To subnet the network into smaller subnets, the separation between host and network portion of the IP address has to be moved (and can be moved just to the right side). More it moves, more subnets there will be, but with less hosts per subnet in each of them.

It is important to remember that hosts in different subnets can communicate just through a router.

To calculate the number of subnets: 2^subnet\ bits^

To calculate the number of hosts per subnet: 2^host\ bits^ - 2 (because there are also the NA and the BA)

For example:

If a /24 IP address is subnetted with a /28 subnet mask, the number of subnets will be: 2^28\ -\ 24^ = 16. The number of hosts per subnet will be 2^32\ -\ 28^ - 2 = 14.

In the old days it wasn’t possible to have network parts made of all 0s or 1s, so you were supposed to subtract 2 to the number of subnets formula too.

Because there isn’t a practical reason for it and it was a waste of addresses, it got removed.

The # ip subnet zero command on Cisco Routers overrides this limitation. It is enabled by default, therefore the default calculation on the router does not subtract two to the number of subnets formula.

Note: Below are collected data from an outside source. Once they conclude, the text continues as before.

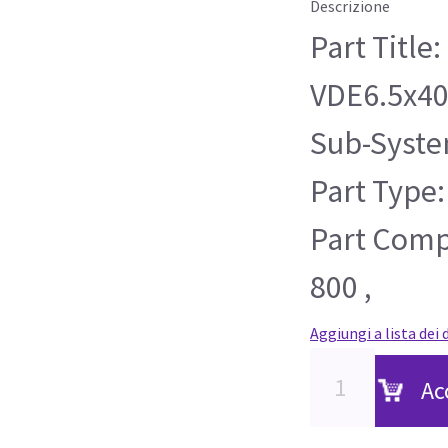
Descrizione
Part Titl
VDE6.5x4
Sub-Syste
Part Type:
Part Compa
800 ,
Aggiungi a lista dei 
Ac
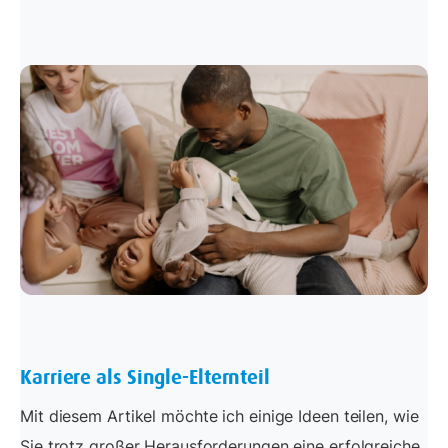
Karriere als Single-Elternteil
Mit diesem Artikel möchte ich einige Ideen teilen, wie
Sie trotz großer Herausforderungen eine erfolgreiche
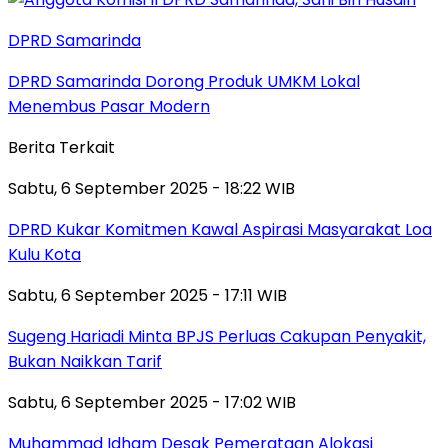
DPRD Samarinda
DPRD Samarinda Dorong Produk UMKM Lokal
Menembus Pasar Modern
Berita Terkait
Sabtu, 6 September 2025 - 18:22 WIB
DPRD Kukar Komitmen Kawal Aspirasi Masyarakat Loa
Kulu Kota
Sabtu, 6 September 2025 - 17:11 WIB
Sugeng Hariadi Minta BPJS Perluas Cakupan Penyakit,
Bukan Naikkan Tarif
Sabtu, 6 September 2025 - 17:02 WIB
Muhammad Idham Desak Pemerataan Alokasi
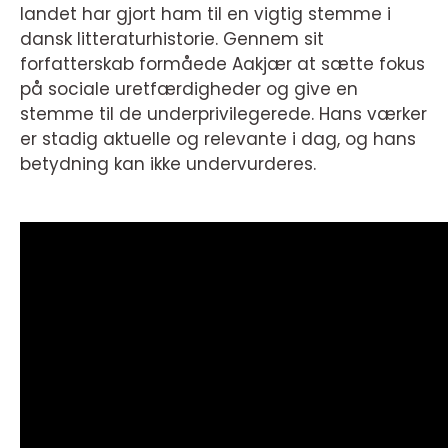
landet har gjort ham til en vigtig stemme i
dansk litteraturhistorie. Gennem sit
forfatterskab formåede Aakjær at sætte fokus
på sociale uretfærdigheder og give en
stemme til de underprivilegerede. Hans værker
er stadig aktuelle og relevante i dag, og hans
betydning kan ikke undervurderes.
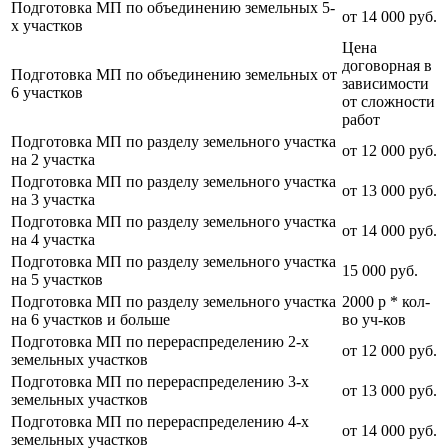
Подготовка МП по объединению земельных 5-
от 14 000 руб.
х участков
Цена
договорная в
Подготовка МП по объединению земельных от
зависимости
6 участков
от сложности
работ
Подготовка МП по разделу земельного участка
от 12 000 руб.
на 2 участка
Подготовка МП по разделу земельного участка
от 13 000 руб.
на 3 участка
Подготовка МП по разделу земельного участка
от 14 000 руб.
на 4 участка
Подготовка МП по разделу земельного участка
15 000 руб.
на 5 участков
Подготовка МП по разделу земельного участка
2000 р * кол-
на 6 участков и больше
во уч-ков
Подготовка МП по перераспределению 2-х
от 12 000 руб.
земельных участков
Подготовка МП по перераспределению 3-х
от 13 000 руб.
земельных участков
Подготовка МП по перераспределению 4-х
от 14 000 руб.
земельных участков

/31 subnets can have just 2 addresses. It is however possible to allocate those two addresses to two hosts, breaking the standard rules of IP addrssing. This is usually done in Point - to - Point links, which do not make use of the network address and the broadcast address. This option is supported by Cisco Routers.

# Steps for subnetting a network

1. Find the largest segment and allocate a suitable subnet size at the start of the addressing space
2. Allocate this subnet at the start of the address space
3. Continue going down the list
4. At the end, don’t forget the Point - to - Point links between routers
5. Usually, address space for router’s loopback interfaces has to be allocated

Practice of subnetting networks is done in PDF 8.5 of the Udemy course for CCNA.

# Variable Length Subnet Masking (VLSM)

Early routing protocols only supported Fixed Length Subnet Masking (FLSM), where all the subnets had to be the same size.

All modern routing protocols support Variable Length Subnet Masking (VLSM), which allows the sizing of the subnet differently according to how many hosts there are per subnet.

# Questions for a Correct VLSM Subnetting

1. How many locations are there? How many hosts?
2. What are the IP addressing requirements for each location (should different departments or host types be in different subnets)?
3. What size is appropriate for each subnet, without wasting addresses, but also leaving room for growth?

# Private Network Addressing

The Request for Comments 1918, or RFC 1918, is a document standard released by the Internet Engineering Task Force (IETF) that specifies the private IP address ranges which are not routable on the public internet.

An organization can use private IP addresses on their inside network, but still grant their hosts internet access by translating them to their outside public IP address through NAT.

Many hosts on the inside can share a few or a single public IP address on the outside.